4 batallas romanas épicas victoriosas

ilustración digital de escena de batalla romana

Ilustración digital de un centurión romano en el campo de batalla a través de getwallpapers.com





La capacidad de la antigua Roma para expandir su territorio a grandes distancias era parte integral de su poder y organización militar. La ciudad a orillas del Tíber comenzó su ascenso a la prominencia más de 500 años antes de la era común. Y para el cambio de milenio, había establecido su hegemonía sobre toda la cuenca del Mediterráneo. Para expandirse tanto y tan rápido, así como para retener el territorio conquistado, uno supondría con razón que no faltaron las batallas romanas.

Esta serie de historias destacará cuatro de esas batallas peleadas y ganadas por los romanos. La primera de ellas, la Batalla de Actium, se sitúa en la antigüedad; dos ocurrieron en la Antigüedad tardía: el Batallas de Ctesifonte y chalonesrespectivamente; y la última batalla, técnicamente en la época medieval, la libraron los bizantinos, que se hacían llamar romanos, contra los vándalos bárbaros que ocupaban la antigua ciudad de Cartago en el siglo VI.

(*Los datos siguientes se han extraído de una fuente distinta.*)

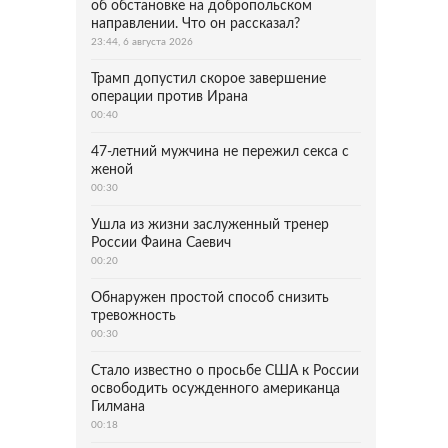
об обстановке на добропольском
направлении. Что он рассказал?
23:44, 6 августа 2026
Трамп допустил скорое завершение
операции против Ирана
00:40
47-летний мужчина не пережил секса с
женой
00:30
Ушла из жизни заслуженный тренер
России Фаина Саевич
00:20
Обнаружен простой способ снизить
тревожность
00:30
Стало известно о просьбе США к России
освободить осужденного американца
Гилмана
00:18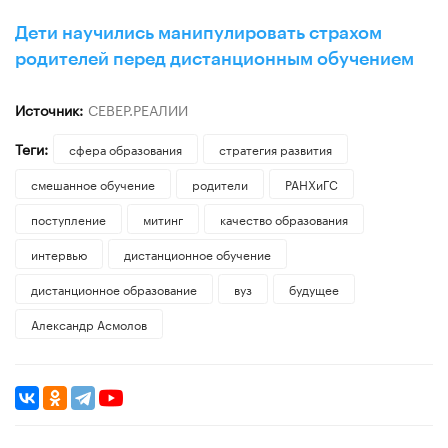
Дети научились манипулировать страхом
родителей перед дистанционным обучением
Источник:
СЕВЕР.РЕАЛИИ
Теги:
сфера образования
стратегия развития
смешанное обучение
родители
РАНХиГС
поступление
митинг
качество образования
интервью
дистанционное обучение
дистанционное образование
вуз
будущее
Александр Асмолов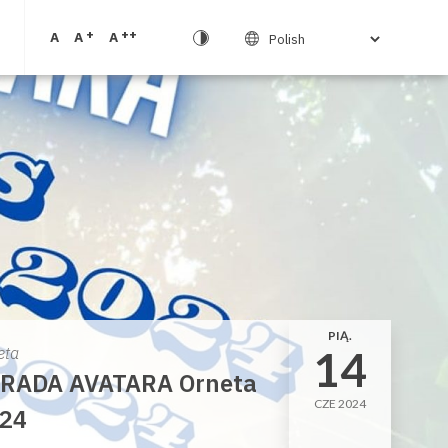
+
++
A
A
A
PIĄ.
14
eta
RADA AVATARA Orneta
CZE 2024
24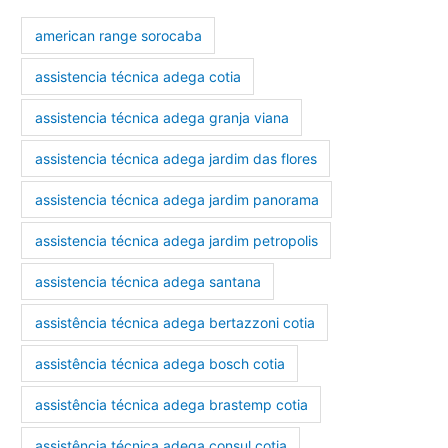
american range sorocaba
assistencia técnica adega cotia
assistencia técnica adega granja viana
assistencia técnica adega jardim das flores
assistencia técnica adega jardim panorama
assistencia técnica adega jardim petropolis
assistencia técnica adega santana
assistência técnica adega bertazzoni cotia
assistência técnica adega bosch cotia
assistência técnica adega brastemp cotia
assistência técnica adega consul cotia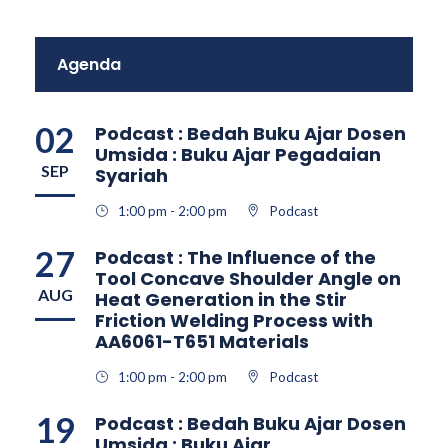
Agenda
02
Podcast : Bedah Buku Ajar Dosen
Umsida : Buku Ajar Pegadaian
SEP
Syariah
1:00 pm - 2:00 pm
Podcast
27
Podcast : The Influence of the
Tool Concave Shoulder Angle on
AUG
Heat Generation in the Stir
Friction Welding Process with
AA6061-T651 Materials
1:00 pm - 2:00 pm
Podcast
19
Podcast : Bedah Buku Ajar Dosen
Umsida : Buku Ajar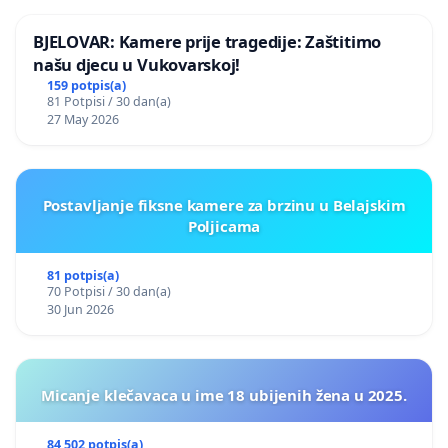
BJELOVAR: Kamere prije tragedije: Zaštitimo
našu djecu u Vukovarskoj!
159 potpis(a)
81 Potpisi / 30 dan(a)
27 May 2026
Postavljanje fiksne kamere za brzinu u Belajskim
Poljicama
81 potpis(a)
70 Potpisi / 30 dan(a)
30 Jun 2026
Micanje klečavaca u ime 18 ubijenih žena u 2025.
84 502 potpis(a)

Ascenso de la antigua Roma en el mundo mediterráneo

socorro romano soldado bárbaro reunió museo

Relieve de un soldado romano y un bárbaro , bronce, romano, 200 d. C., vía The Metropolitan Museum of Art

La disciplina y organización militar romana no tenía paralelo en el mundo antiguo. Y por esta razón, sus fuerzas pudieron arrasar a través de la Península Itálica y someter a todas las poblaciones nativas allí.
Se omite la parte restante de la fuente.